In its briefing for this debate, the Local Government Association supports the intention, but again raises concern about investment. Are we really saying that the lack of availability of mental health services is a reason not to ensure that every child who has suffered sexual exploitation gets the chance to receive a proper assessment? Surely we have to set what is right in legislation and then ensure that we provide the facilities to make it happen. Anything short of that is not acceptable.
The hon. Gentleman is absolutely right. The fear is that that will become the default position in some localities because of the lack of resources available. That would be a big mistake. In circumstances where section 136 is used, surely the person should be taken to a health-based place of safety. A real effort is under way around the country—it is showing signs of success—through the use of approaches such as the street triage service, to reduce substantially the use of section 136 at all and to deal with issues in a more informal way. However, where it has to be used, we must make sure that the person is taken to the right place.
Does the right hon. Gentleman accept that perhaps we need to think about the definition of “health-based place of safety”? The definition is in the control of the national health service, but perhaps it needs to be broader so that it can mean a voluntary organisation or elsewhere. That would be one way of improving our capacity.
I noted the hon. Gentleman’s remarks in his speech a few moments ago and he is absolutely right. A crisis house or a place of safety provided by a particular community for one of its people may well be the best place for them to go. We should be willing to open up the definition in an appropriate way.

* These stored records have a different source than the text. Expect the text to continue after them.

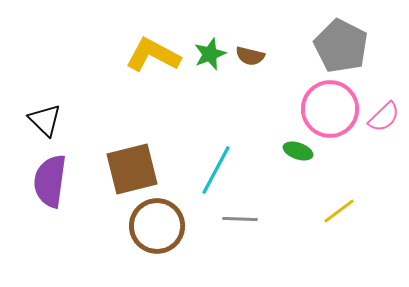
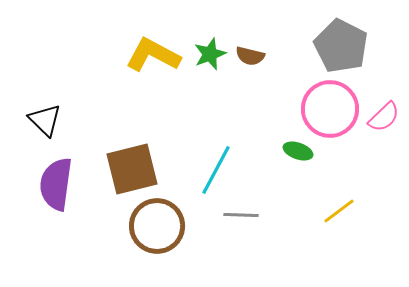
purple semicircle: moved 6 px right, 3 px down
gray line: moved 1 px right, 4 px up
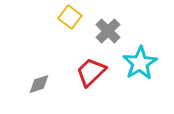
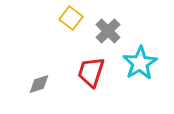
yellow square: moved 1 px right, 1 px down
red trapezoid: rotated 28 degrees counterclockwise
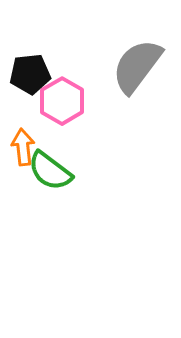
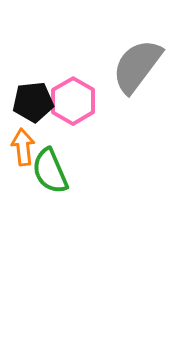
black pentagon: moved 3 px right, 28 px down
pink hexagon: moved 11 px right
green semicircle: rotated 30 degrees clockwise
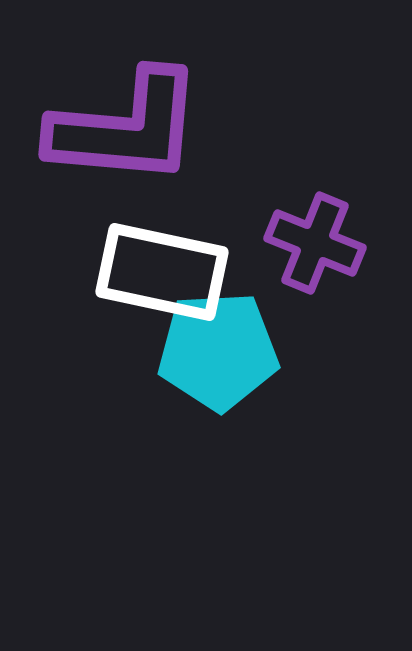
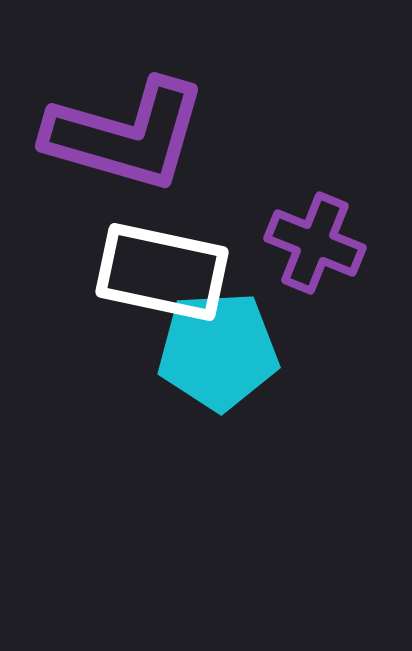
purple L-shape: moved 7 px down; rotated 11 degrees clockwise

New clause 59 centres on the right of those detained under sections 135 and 136 to an appropriate adult. Anyone detained under the Mental Health Act 1983 has a right to an independent mental health advocate, except when the detention is under sections 135 or 136. In such circumstances, the person may be very vulnerable, so surely the Bill should embrace the idea, as Mind has argued, that they should have a right to an appropriate adult.
Finally, I want to address the issue of when the clock should start. I welcome the fact that the Bill reduces to 24 hours the maximum length of time for which someone should be held under section 136 while the assessment takes place. There is a critical question, however, about when the clock starts. If there is pressure on resources and facilities, someone could be kept in a police van and driven around a city—that does happen sometimes. That time, under the Government’s proposed definition, would not count. Some hours could pass before the person arrived at the place of safety. Mind’s argument, which is contained in amendment 125, is that the clock should start when a person is detained rather than when they arrive at a place of safety.